La visibilité des relations de biodiversité dépend notamment de l’échelle spatiale considérée. Les études expérimentales sont souvent effectuées à une échelle spatiale réduite, contrairement aux études basées sur l’observation. Il a été montré que la forme de la relation n’était ainsi pas la même à l’échelle locale (en cloche), qu’à l’échelle régionale, nationale ou continentale (linéaire), du fait de la prise en compte des processus d’immigration ou d’extinction (Chase and Leibold, 2002). Nous proposons donc d’étudier cette relation à échelle nationale, en supposant les espèces à l’équilibre. La NPP serait la meilleure approximation de l’énergie. Cependant comme nous l’avons vu, la NPP peut être difficile à estimer (section B.2), c’est pourquoi de nombreuses études ont utilisé d’autres estimateurs, comme par exemple le NDVI, l’évapotranspiration, la température, les ressources alimentaires, la biomasse végétale, qui ont pu conduire à des conclusions différentes (Storch et al., 2018). Nous proposons donc d’utiliser la NPP comme estimateur de l’énergie, à partir des données d’HANPP.

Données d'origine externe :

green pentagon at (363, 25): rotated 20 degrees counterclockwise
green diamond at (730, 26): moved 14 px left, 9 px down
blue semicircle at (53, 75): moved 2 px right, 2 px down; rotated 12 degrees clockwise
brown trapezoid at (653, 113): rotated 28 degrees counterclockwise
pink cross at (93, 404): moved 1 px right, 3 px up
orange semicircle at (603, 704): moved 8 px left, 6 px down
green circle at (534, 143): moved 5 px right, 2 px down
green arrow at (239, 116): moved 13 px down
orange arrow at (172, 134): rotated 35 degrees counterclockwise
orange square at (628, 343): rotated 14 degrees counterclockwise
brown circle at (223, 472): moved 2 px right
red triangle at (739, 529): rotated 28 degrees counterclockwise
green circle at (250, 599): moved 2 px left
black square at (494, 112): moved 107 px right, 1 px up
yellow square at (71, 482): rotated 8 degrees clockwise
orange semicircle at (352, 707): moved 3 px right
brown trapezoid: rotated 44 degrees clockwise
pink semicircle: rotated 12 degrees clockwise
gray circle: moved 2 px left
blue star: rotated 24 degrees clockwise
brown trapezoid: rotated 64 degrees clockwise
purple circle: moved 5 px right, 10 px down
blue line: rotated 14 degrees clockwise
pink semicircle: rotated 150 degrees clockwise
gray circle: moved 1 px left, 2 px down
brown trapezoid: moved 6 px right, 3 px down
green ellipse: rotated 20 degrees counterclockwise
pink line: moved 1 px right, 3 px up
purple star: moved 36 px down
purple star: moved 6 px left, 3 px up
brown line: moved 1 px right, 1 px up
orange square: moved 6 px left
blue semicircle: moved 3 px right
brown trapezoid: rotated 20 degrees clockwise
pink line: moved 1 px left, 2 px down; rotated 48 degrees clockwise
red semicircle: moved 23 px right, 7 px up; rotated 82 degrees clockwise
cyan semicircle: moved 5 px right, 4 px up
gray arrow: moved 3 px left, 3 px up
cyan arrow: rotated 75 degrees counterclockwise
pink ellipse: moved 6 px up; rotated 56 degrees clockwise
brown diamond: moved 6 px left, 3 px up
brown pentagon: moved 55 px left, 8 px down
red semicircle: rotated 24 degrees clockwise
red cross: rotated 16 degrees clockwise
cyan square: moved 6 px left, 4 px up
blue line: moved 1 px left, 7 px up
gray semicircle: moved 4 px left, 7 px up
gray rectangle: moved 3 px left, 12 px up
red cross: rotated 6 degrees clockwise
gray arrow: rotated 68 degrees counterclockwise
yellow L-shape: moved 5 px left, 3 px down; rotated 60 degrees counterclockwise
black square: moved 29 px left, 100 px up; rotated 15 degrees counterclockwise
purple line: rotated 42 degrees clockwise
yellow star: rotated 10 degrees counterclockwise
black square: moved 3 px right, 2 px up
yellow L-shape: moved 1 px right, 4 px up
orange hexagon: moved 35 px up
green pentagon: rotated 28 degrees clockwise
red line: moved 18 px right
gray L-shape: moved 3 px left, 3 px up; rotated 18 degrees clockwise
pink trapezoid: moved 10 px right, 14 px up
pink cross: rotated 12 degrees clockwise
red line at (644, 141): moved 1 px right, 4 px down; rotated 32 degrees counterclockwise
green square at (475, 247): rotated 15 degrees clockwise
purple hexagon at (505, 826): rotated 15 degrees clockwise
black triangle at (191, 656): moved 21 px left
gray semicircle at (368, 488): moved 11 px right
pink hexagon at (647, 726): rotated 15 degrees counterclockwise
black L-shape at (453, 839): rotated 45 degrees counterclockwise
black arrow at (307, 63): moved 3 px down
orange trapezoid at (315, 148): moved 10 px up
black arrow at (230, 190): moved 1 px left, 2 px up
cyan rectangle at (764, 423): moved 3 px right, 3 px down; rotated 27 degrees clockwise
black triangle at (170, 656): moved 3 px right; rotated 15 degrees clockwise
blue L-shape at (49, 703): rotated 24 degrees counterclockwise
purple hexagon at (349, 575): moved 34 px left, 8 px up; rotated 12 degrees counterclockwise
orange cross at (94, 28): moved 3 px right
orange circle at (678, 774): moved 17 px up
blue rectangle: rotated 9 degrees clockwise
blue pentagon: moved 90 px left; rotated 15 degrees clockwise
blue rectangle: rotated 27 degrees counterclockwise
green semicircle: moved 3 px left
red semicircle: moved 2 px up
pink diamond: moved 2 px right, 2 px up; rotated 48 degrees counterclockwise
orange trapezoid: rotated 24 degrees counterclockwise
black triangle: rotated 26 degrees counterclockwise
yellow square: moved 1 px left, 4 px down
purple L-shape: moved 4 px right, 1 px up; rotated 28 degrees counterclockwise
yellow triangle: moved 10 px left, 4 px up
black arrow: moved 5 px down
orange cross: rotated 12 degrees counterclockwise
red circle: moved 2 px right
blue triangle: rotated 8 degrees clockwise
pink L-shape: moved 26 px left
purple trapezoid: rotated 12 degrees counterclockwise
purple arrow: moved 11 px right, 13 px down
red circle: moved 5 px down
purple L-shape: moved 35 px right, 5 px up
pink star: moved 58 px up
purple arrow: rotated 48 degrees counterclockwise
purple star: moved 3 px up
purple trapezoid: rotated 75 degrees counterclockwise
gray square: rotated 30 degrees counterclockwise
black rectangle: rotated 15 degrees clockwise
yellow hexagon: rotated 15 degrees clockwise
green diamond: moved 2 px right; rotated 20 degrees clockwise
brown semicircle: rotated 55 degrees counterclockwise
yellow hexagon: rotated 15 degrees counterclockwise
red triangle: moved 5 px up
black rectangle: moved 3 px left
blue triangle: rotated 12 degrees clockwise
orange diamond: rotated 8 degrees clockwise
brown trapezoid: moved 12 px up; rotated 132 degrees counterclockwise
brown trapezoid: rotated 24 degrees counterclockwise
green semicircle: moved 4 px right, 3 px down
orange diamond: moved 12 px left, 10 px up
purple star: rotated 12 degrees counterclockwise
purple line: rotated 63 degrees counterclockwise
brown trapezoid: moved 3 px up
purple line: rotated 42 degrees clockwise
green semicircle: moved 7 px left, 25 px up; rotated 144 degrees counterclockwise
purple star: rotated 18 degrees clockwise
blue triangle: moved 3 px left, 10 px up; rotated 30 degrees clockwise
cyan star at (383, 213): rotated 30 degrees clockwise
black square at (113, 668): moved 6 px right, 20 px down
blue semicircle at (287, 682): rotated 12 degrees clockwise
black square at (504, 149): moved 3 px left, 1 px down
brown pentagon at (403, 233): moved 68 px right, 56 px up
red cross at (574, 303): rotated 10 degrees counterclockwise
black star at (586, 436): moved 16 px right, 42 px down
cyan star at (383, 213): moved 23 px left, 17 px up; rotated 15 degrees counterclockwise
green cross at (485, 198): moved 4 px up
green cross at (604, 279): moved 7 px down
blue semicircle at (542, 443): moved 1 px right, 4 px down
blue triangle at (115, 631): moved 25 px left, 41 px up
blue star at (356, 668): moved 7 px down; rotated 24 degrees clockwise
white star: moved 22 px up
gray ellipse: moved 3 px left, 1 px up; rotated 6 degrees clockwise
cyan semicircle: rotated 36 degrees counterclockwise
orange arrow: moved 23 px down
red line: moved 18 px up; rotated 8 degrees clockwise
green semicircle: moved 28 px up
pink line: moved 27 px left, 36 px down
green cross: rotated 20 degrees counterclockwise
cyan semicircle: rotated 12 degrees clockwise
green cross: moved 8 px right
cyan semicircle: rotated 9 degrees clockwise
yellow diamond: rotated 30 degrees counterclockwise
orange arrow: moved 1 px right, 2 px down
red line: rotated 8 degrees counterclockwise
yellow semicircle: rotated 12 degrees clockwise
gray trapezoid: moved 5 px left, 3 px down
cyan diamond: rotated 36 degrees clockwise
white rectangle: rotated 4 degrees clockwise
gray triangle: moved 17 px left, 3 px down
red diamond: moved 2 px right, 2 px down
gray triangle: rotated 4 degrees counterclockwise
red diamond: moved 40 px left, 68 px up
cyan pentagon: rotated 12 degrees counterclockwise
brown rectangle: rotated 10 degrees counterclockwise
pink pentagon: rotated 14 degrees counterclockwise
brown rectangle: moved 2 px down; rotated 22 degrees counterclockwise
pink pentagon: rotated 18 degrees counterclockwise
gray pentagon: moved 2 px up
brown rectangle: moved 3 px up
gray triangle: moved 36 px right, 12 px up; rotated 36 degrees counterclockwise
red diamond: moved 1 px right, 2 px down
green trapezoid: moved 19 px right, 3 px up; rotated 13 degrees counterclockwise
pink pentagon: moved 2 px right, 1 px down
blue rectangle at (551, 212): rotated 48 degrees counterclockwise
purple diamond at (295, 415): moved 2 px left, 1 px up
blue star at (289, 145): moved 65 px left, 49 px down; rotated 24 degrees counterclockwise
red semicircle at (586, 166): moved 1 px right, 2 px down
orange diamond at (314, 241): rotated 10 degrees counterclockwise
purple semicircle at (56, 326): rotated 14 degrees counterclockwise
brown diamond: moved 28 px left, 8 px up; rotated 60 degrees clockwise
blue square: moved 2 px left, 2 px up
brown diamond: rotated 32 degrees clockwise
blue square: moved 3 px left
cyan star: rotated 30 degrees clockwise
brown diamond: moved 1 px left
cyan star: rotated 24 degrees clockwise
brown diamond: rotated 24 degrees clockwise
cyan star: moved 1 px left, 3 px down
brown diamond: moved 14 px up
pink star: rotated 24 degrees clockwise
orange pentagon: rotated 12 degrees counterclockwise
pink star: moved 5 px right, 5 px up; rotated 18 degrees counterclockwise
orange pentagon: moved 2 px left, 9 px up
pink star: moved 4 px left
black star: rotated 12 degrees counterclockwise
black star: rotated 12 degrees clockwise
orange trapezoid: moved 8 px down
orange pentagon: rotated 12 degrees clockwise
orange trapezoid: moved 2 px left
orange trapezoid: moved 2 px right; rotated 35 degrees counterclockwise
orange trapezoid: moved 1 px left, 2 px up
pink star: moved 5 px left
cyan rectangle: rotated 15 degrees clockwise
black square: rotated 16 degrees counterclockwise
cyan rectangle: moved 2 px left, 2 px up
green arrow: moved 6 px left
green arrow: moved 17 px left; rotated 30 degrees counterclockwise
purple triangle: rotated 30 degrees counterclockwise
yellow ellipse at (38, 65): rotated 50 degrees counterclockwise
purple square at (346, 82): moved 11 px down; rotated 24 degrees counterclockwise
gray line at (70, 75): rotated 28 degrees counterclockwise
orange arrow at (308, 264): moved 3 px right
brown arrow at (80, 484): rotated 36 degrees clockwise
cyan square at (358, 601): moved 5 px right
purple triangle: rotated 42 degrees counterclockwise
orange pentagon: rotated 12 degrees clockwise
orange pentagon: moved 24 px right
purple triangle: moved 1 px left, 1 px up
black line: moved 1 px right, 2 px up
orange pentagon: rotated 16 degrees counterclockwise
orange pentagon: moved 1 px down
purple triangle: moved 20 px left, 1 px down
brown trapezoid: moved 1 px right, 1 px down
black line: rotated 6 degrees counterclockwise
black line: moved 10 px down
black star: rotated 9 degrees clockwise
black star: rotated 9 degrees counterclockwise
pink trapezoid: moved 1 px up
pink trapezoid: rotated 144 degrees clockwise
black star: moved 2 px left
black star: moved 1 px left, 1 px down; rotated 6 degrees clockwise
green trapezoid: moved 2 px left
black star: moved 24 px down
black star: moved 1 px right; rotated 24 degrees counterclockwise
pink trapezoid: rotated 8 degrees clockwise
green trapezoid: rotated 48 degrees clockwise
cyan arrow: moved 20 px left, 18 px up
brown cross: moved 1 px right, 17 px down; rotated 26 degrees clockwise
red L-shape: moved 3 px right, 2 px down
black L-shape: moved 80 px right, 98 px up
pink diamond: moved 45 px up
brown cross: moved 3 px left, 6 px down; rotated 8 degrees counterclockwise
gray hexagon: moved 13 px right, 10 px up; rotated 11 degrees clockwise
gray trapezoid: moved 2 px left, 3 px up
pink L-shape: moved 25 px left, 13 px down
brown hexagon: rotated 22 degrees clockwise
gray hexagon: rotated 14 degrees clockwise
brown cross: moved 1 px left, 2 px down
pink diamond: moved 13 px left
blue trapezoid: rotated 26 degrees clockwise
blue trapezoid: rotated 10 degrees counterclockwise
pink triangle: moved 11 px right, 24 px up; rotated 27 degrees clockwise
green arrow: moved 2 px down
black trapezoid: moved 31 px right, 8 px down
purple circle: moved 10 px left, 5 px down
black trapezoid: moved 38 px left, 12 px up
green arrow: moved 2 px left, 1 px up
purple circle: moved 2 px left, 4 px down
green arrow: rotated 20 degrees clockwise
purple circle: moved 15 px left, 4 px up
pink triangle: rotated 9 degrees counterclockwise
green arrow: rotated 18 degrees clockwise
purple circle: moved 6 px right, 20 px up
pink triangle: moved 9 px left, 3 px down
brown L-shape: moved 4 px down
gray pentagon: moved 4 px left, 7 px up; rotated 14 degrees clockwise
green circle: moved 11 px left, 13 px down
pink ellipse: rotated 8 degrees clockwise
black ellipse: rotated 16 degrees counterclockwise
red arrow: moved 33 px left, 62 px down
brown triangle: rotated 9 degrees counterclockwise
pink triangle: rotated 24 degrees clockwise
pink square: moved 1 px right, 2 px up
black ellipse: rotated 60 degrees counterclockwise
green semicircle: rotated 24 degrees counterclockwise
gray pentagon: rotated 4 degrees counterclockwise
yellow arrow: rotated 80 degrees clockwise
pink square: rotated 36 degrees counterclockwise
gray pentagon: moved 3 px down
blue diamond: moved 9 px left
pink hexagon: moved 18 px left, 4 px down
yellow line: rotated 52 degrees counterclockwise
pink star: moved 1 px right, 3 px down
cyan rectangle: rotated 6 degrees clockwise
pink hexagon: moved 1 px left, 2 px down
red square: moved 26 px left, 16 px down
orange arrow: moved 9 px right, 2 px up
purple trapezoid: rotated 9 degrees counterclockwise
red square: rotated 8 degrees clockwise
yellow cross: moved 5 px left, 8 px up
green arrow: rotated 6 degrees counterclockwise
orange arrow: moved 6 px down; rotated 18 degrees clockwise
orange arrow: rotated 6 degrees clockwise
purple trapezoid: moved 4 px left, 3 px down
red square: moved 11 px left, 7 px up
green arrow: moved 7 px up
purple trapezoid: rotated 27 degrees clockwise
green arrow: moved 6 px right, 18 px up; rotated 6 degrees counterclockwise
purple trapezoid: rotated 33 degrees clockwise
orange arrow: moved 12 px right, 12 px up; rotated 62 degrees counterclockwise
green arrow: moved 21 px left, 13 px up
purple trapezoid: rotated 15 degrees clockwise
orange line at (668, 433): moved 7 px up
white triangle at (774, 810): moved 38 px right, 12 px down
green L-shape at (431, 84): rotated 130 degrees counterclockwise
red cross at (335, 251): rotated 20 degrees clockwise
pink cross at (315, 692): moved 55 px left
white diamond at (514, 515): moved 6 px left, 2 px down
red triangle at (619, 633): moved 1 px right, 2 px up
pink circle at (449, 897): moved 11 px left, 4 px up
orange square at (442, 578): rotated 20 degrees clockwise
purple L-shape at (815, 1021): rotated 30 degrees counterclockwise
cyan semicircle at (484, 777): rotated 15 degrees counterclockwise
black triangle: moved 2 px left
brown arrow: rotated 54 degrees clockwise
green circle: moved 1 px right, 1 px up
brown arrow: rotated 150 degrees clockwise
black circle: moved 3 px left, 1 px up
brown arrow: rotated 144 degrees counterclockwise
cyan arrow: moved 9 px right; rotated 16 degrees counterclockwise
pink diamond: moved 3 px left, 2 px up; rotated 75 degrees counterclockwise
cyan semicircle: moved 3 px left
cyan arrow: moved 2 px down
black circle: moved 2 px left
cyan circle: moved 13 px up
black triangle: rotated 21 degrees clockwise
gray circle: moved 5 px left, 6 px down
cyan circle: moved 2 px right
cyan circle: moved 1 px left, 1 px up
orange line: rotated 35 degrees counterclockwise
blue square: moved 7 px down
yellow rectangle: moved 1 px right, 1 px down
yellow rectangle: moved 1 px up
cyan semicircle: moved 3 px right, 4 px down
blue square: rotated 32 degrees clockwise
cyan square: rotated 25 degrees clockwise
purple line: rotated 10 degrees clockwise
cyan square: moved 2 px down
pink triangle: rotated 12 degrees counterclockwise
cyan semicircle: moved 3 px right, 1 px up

Concernant les groupes taxonomiques étudiés, les autotrophes fabriquent eux-mêmes leur NPP, la relation « espèce-énergie » pourrait être vue comme une augmentation de leur biomasse. Ainsi ce mécanisme expliquerait les différences de relations énergie-espèces observée entre autotrophes (en cloche) ou hétérotrophes (linéaire) (Waide et al., 1999). Notre objectif étant de mieux comprendre l’effet de l’appropriation humaine de l’énergie sur la biodiversité (et notamment sur sa diversité spécifique et fonctionnelle), nous parait-il plus évident d’étudier la relation énergie-espèce en nous focalisant sur les hétérotrophes, et en particulier sur les vertébrés. L’énergie est utilisée différemment selon le groupe taxonomique ou le niveau trophique considéré. Etudier la relation « énergie-abondance » pour mieux la comprendre suppose que l’énergie disponible est partagée entre les individus : la prise en compte d’un seul niveau trophique permet de mieux étudier cette relation.

La causalité peut être directe, l’énergie augmente le nombre d’individus qui augmente le nombre d’espèces, ou bien plus complexe, faisant intervenir des processus de régulation au niveau populationnel, le nombre d’individus et d’espèces étant interdépendants (Figure I-6).

Comme énoncé précédemment (section B), la théorie SER est une extension de la théorie « espèce-surface » (species area relationship, Wright, 1983), elle-même contrôlée par les traits des espèces. Franzén et al. (2012) ont montré que l’utilisation de traits permettait une meilleure prédiction du modèle espèce-surface, les espèces à faible potentiel reproducteur, à faible gamme alimentaire et d’habitat étaient particulièrement sensibles à l’augmentation de la surface disponible. Il semble donc pertinent d’explorer la relation entre l’énergie disponible dans l’écosystème et d’autres facettes de la biodiversité ; comme la diversité fonctionnelle pour une meilleure compréhension des mécanismes et effets environnementaux sur les communautés.